- Directed by: Jerzy Skolimowski
- Written by: Jerzy Skolimowski
- Produced by: Mark Shivas Jerzy Skolimowski Michael White
- Starring: Jeremy Irons
- Cinematography: Tony Pierce-Roberts
- Edited by: Barrie Vince
- Music by: Stanley Myers
- Production companies: Michael White Productions Channel Four Films
- Distributed by: Miracle Films
- Release date: 26 September 1982;
- Running time: 97 minutes
- Country: United Kingdom
- Languages: English Polish
- Budget: £596,000

= Moonlighting (film) =

Moonlighting is a 1982 British drama film written and directed by Jerzy Skolimowski. It is set in the early 1980s at the time of the Solidarity protests in Poland. It stars Jeremy Irons as Nowak, a Polish builder leading a team working illegally in London.

==Plot==
Nowak is a master electrician, who arrives in London from Warsaw in December 1981 with three workmen who know no English. He understands the language but not the inhabitants. Their task is to gut and renovate a house, where they also are staying and sleeping in, for which they have brought what tools they can carry, while Nowak has cash of GBP 1,200 to buy materials. The floorboards alone will be costing GBP 320. The men are paid in zlotys, earning in one month a year's salary. Still, the boss living in Poland, and somehow connected to Nowak's wife Anna, is getting his house renovated, with a quarter he should pay for British builders. Since the whole operation is illegal, Nowak keeps them working indoors while he goes out to get food and supplies. They work even on Sundays, skipping the Mass in the local Polish Catholic Church.

They call their loved ones from a phone booth, surprisingly the connection from London to Warsaw is better than vice versa. One night the operator tells Nowak, the lines are cut off because of a military coup in Poland. He rushes to see the tv broadcast in the window of a television shop. He also reads the news from copies of the left-wing Guardian newspaper.

As his money runs out, due to failures in the plumbing work, he takes to stealing so that the four can survive, first an expensive sports bike he uses for transporting his cardboard boxes hiding food stolen from the Lyons supermarket. In the meantime, Poland is undergoing the traumas of demonstrations and strikes followed by the declaration of martial law, the banning of Solidarity, and mass arrests. Nowak conceals all this from the men in order to finish the job. He even rips off the supporting posters and banners of Solidarność on the street nearby. They have to work 18 hours a day to finish the job, Nowak's watch is the only one they are using. He wishes the food he has stolen, can make for the salary the men haven't got, and can take back with them to Poland. On Christmas Day they manage to get a turkey, a Christmas tree and some vodka. On 26th December the men are waiting in vain a call from Poland. He burns a letter that has arrived from Kudaj's wife, asking him to bring home spaghetti and a warm sweater.

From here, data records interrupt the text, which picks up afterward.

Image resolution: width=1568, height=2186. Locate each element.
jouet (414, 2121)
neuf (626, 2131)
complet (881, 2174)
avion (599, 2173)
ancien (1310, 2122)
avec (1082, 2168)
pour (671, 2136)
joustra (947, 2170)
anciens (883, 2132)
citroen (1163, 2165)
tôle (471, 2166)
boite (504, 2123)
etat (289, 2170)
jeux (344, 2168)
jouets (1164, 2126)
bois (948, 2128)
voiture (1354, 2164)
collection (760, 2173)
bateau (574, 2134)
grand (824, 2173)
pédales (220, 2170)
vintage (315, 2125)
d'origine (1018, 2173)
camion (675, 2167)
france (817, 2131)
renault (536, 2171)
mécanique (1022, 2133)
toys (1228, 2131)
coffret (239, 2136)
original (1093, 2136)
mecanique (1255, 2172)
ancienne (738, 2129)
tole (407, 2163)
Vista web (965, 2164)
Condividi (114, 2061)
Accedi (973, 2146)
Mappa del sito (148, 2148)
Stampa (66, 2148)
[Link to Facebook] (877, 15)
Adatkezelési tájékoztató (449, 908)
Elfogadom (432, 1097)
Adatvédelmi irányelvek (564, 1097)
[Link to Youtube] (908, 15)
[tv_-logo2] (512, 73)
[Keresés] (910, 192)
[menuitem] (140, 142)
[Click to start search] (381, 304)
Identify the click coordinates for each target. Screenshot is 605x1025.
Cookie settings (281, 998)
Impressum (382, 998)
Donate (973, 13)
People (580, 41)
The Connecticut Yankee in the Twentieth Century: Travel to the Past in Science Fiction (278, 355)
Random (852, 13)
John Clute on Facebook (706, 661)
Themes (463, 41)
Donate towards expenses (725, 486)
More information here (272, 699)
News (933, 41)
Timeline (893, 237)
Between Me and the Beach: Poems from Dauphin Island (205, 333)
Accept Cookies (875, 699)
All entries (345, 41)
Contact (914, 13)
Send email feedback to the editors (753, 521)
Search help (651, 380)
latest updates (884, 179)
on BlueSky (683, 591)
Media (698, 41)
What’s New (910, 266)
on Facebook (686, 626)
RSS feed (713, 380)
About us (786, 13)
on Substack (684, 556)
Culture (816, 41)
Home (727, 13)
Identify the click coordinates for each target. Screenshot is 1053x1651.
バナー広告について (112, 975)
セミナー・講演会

The men set up a temporary strike, when Nowak forbids them to attend The New Year's Mass. They have got enough and the rest of the renovation is done on their own terms, working day and night, the noise infuriating the neighbour. Nowak returns the bike to the opposite house. By returning the floor sanding machine, they get back the deposit, GBP 60, with which the men buy gifts. Nowak even manages to shoplift an expensive GBP 48 scarf from a posh Aquascutum shop to Anna.

With no money left (Nowak has 5 pence), they have a six-hour walk to the airport, during which Nowak reveals the situation in Poland to his enraged men. They have a flight home to an uncertain future.

==Reception==
It was entered into the 1982 Cannes Film Festival, where it won the award for Best Screenplay.

Roger Ebert gave it four stars out of four and included it in his list of Best Movies of 1982. Gene Siskel called it his favorite movie of 1982. Vincent Canby, in The New York Times, called Moonlighting "immensely rewarding". He added: "It may be a coincidence – maybe not – that two of the best films ever made about exile have been made by Polish directors", the other being Polanski's The Tenant (1976). Dave Kehr of The Chicago Reader called it "a profound, gripping comedy of terror and isolation, oppression and entrapment" with Jeremy Irons delivering "a performance worthy of Chaplin." He would later hail it as a "masterpiece."

Allmovie gave Moonlighting four out of five stars.